Rachel Crotto (December 25, 1958 – June 4, 2025) was an American chess player who held the title of Woman International Master (WIM, 1978). She was a two-time winner of the U.S. Women's Chess Championship (1978, 1979).

==Biography==
From the 1970s to the 1980s, Crotto was one of the leading female chess players in the United States. She played in her first United States Women's Championship at the age of 12. She twice won the United States Women's Chess Championships, in 1978 (with Diane Savereide) and in 1979. In 1978, Crotto was awarded the FIDE Woman International Master (WIM) title.

Crotto played for United States in the Women's Chess Olympiads:
- In 1976, at second board in the 7th Chess Olympiad (women) in Haifa (+5, =2, -2),
- In 1980, at second board in the 9th Chess Olympiad (women) in Valletta (+4, =3, -4),
- In 1982, at first reserve board in the 10th Chess Olympiad (women) in Lucerne (+4, =2, -3),
- In 1984, at first reserve board in the 26th Chess Olympiad (women) in Thessaloniki (+8, =2, -1) and won individual silver medal,
- In 1986, at first board in the 27th Chess Olympiad (women) in Dubai (+1, =1, -5).

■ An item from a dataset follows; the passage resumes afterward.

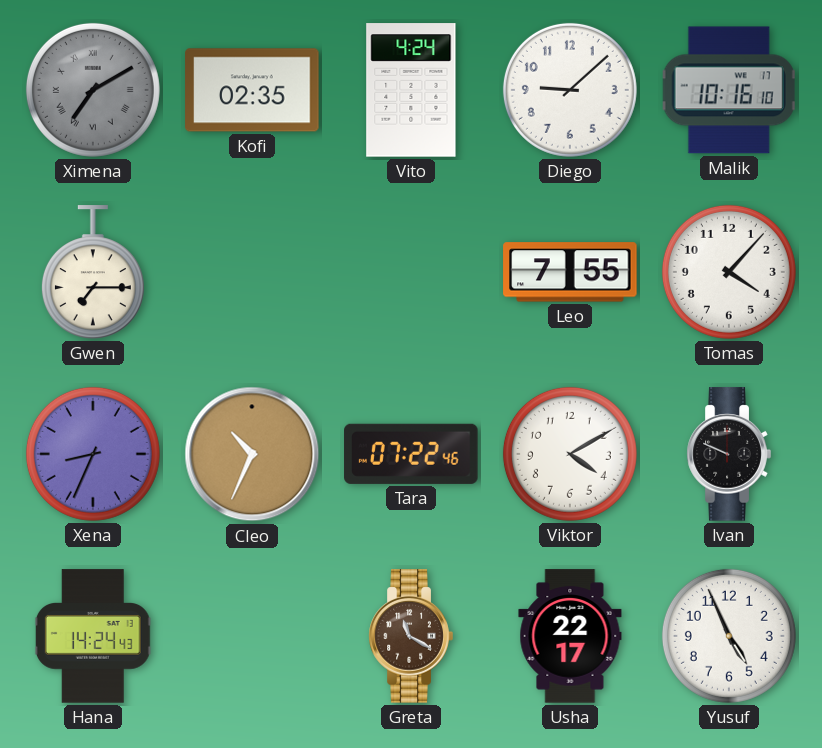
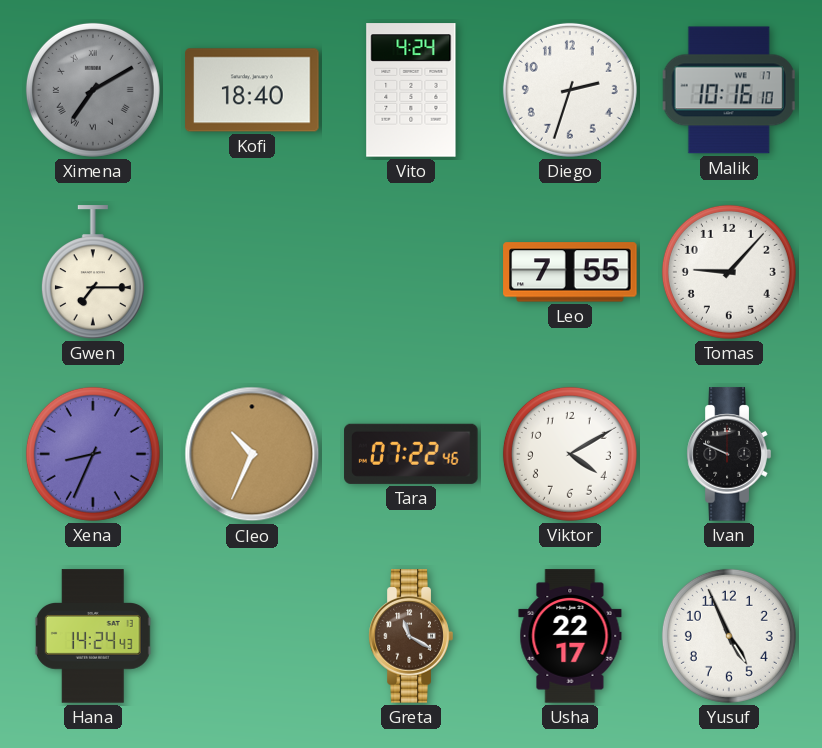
Kofi: 02:35 -> 18:40
Diego: 9:08 -> 2:33
Tomas: 4:07 -> 9:07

Crotto participated twice in the Women's World Chess Championship Interzonal Tournaments:
- In 1979, at Interzonal Tournament in Rio de Janeiro shared 12th-13th place;
- In 1982, at Interzonal Tournament in Bad Kissingen shared 15th-16th place.

After 1986, she rarely participated in chess tournaments.

Crotto died on June 4, 2025, at the age of 66.